By Ora Coren

Intel submitted a $4 billion expansion plan to the Investment Center of the Industry and Trade Ministry yesterday.

The plan includes establishing a new chip-manufacturing facility based on state-of-the art technology not yet used in Israel.

Intel emphasized that the plan it submitted represents a statement of intentions. It places Israel well in Intel's strategic development plans, but it does not signify a final decision to go ahead with the project.

The final decision will based on business conditions in the market as well as manufacturing requirements.

Intel's plan indicates the chipmaker's real strategic interest in continuing to invest in Israel, according to Ehud Kaplan, Intel's director of strategic development.

The proposal submitted yesterday is not part of Intel's plans to invest some $7.5 billion in R&D and production this year, Kaplan said.

Thus, unless there is a dramatic change in world markets, it would not begin to be implemented in 2001. He added that it is still uncertain when the world market for Intel's products will pick up again.

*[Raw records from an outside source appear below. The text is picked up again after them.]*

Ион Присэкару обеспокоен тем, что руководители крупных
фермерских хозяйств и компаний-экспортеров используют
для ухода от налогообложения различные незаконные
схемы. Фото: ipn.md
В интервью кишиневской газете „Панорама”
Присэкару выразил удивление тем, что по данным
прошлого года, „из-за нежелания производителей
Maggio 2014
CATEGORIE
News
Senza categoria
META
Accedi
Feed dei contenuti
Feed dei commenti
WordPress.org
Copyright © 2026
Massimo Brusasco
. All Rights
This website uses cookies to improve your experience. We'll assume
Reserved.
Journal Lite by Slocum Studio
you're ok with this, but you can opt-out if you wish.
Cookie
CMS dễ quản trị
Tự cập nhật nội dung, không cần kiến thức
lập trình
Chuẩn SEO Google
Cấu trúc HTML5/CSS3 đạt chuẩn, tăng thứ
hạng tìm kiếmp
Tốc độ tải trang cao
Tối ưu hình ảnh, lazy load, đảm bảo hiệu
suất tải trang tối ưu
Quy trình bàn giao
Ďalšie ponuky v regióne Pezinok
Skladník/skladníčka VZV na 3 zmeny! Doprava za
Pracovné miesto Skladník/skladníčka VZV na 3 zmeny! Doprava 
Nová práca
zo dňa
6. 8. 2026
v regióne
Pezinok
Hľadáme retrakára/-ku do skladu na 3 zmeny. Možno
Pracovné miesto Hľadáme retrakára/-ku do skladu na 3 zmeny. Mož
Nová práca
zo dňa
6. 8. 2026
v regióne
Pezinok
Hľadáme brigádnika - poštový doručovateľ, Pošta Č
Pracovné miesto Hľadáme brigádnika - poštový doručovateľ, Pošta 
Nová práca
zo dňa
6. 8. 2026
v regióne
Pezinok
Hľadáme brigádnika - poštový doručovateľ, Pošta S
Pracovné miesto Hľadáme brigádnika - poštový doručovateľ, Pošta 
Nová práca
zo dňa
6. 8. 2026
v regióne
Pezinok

Intel was required to submit its proposal by May 2 in order to qualify for government benefits, including a grant of 12.5% on an investment of $1 billion to $3.6 billion over 11 years from the start of construction on the new factory.

Investments exceeding $3.6 billion would be rewarded with tax benefits, according to the understandings worked out between the government and Intel. Intel would have two years to begin construction of the new facility, starting from the date of its approval by the government.